WHAT NEEDS TO BE DONE
Exactly as written, print every line of the listing below and omit its pictures.
- - - -
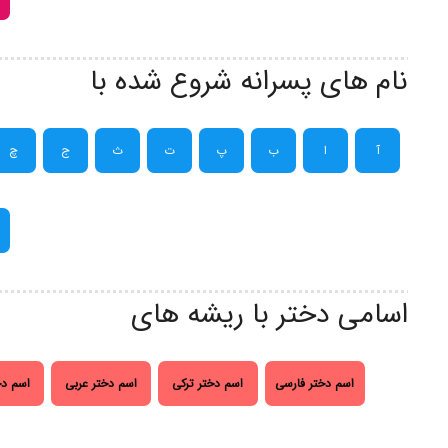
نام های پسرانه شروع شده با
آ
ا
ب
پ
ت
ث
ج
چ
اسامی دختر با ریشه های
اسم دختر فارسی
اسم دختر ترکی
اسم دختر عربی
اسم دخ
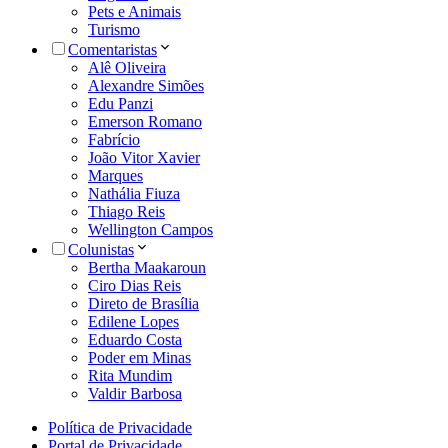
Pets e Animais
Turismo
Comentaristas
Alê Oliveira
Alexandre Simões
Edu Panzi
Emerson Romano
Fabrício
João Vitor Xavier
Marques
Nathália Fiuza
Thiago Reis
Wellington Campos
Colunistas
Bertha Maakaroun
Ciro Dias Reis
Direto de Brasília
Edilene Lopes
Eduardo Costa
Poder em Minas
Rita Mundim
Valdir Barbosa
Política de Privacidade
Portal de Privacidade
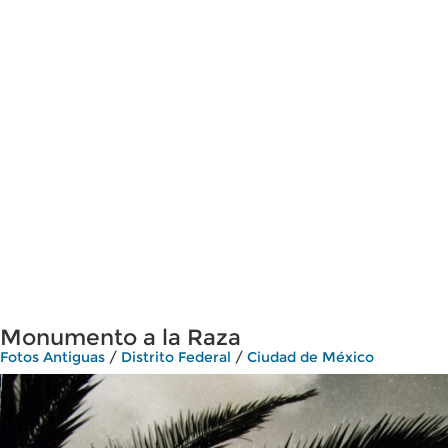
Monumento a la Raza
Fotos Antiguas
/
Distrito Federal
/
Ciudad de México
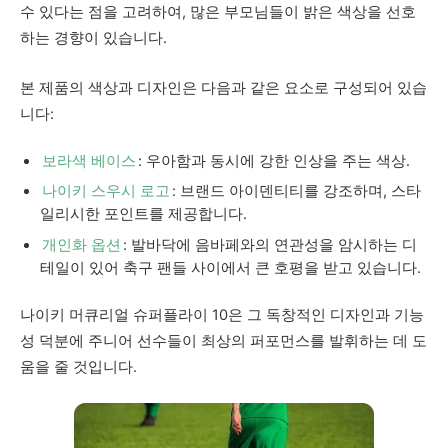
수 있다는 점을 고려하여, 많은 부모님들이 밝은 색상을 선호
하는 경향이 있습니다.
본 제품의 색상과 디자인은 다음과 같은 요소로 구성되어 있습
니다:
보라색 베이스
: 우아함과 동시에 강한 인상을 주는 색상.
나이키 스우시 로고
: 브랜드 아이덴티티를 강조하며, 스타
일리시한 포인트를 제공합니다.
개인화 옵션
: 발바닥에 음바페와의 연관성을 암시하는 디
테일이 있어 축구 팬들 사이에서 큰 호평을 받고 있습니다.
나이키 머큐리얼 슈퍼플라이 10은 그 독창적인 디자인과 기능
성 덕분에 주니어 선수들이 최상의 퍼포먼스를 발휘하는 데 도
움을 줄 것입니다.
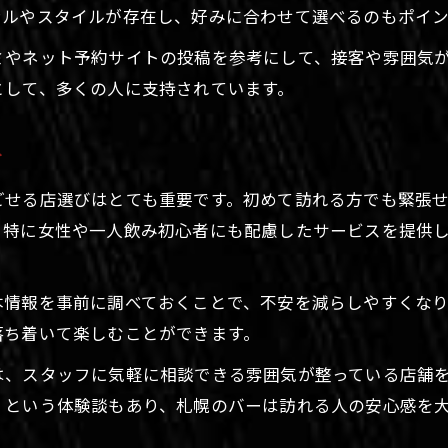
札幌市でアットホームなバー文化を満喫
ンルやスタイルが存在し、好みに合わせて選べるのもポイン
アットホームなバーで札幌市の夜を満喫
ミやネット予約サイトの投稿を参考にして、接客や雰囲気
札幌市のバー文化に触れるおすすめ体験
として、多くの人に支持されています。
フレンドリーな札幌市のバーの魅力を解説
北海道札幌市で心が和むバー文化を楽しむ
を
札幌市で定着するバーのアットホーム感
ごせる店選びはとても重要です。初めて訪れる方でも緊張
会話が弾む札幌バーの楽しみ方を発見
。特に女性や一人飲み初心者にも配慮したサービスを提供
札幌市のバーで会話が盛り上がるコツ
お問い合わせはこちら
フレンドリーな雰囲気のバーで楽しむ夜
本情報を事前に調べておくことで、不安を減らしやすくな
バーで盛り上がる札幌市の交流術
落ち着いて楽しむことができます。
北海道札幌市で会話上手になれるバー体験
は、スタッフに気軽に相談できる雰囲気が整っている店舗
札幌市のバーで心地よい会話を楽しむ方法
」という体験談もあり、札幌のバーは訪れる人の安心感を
- - - -
WRITTEN RESPONSE
نام های پسرانه شروع شده با
آ
ا
ب
پ
ت
ث
ج
چ
اسامی دختر با ریشه های
اسم دختر فارسی
اسم دختر ترکی
اسم دختر عربی
اسم دخ
Pets e Animais
Turismo
Comentaristas
Alê Oliveira
Alexandre Simões
Edu Panzi
Emerson Romano
Fabrício
João Vitor Xavier
Marques
Nathália Fiuza
Thiago Reis
Wellington Campos
Colunistas
Bertha Maakaroun
Ciro Dias Reis
Direto de Brasília
Edilene Lopes
Eduardo Costa
Poder em Minas
Rita Mundim
Valdir Barbosa
Política de Privacidade
Portal de Privacidade
Monumento a la Raza
Fotos Antiguas
/
Distrito Federal
/
Ciudad de México
수 있다는 점을 고려하여, 많은 부모님들이 밝은 색상을 선호
하는 경향이 있습니다.
본 제품의 색상과 디자인은 다음과 같은 요소로 구성되어 있습
니다:
보라색 베이스
: 우아함과 동시에 강한 인상을 주는 색상.
나이키 스우시 로고
: 브랜드 아이덴티티를 강조하며, 스타
일리시한 포인트를 제공합니다.
개인화 옵션
: 발바닥에 음바페와의 연관성을 암시하는 디
테일이 있어 축구 팬들 사이에서 큰 호평을 받고 있습니다.
나이키 머큐리얼 슈퍼플라이 10은 그 독창적인 디자인과 기능
성 덕분에 주니어 선수들이 최상의 퍼포먼스를 발휘하는 데 도
움을 줄 것입니다.
札幌市でアットホームなバー文化を満喫
ンルやスタイルが存在し、好みに合わせて選べるのもポイン
アットホームなバーで札幌市の夜を満喫
ミやネット予約サイトの投稿を参考にして、接客や雰囲気
札幌市のバー文化に触れるおすすめ体験
として、多くの人に支持されています。
フレンドリーな札幌市のバーの魅力を解説
北海道札幌市で心が和むバー文化を楽しむ
を
札幌市で定着するバーのアットホーム感
ごせる店選びはとても重要です。初めて訪れる方でも緊張
会話が弾む札幌バーの楽しみ方を発見
。特に女性や一人飲み初心者にも配慮したサービスを提供
札幌市のバーで会話が盛り上がるコツ
お問い合わせはこちら
フレンドリーな雰囲気のバーで楽しむ夜
本情報を事前に調べておくことで、不安を減らしやすくな
バーで盛り上がる札幌市の交流術
落ち着いて楽しむことができます。
北海道札幌市で会話上手になれるバー体験
は、スタッフに気軽に相談できる雰囲気が整っている店舗
札幌市のバーで心地よい会話を楽しむ方法
」という体験談もあり、札幌のバーは訪れる人の安心感を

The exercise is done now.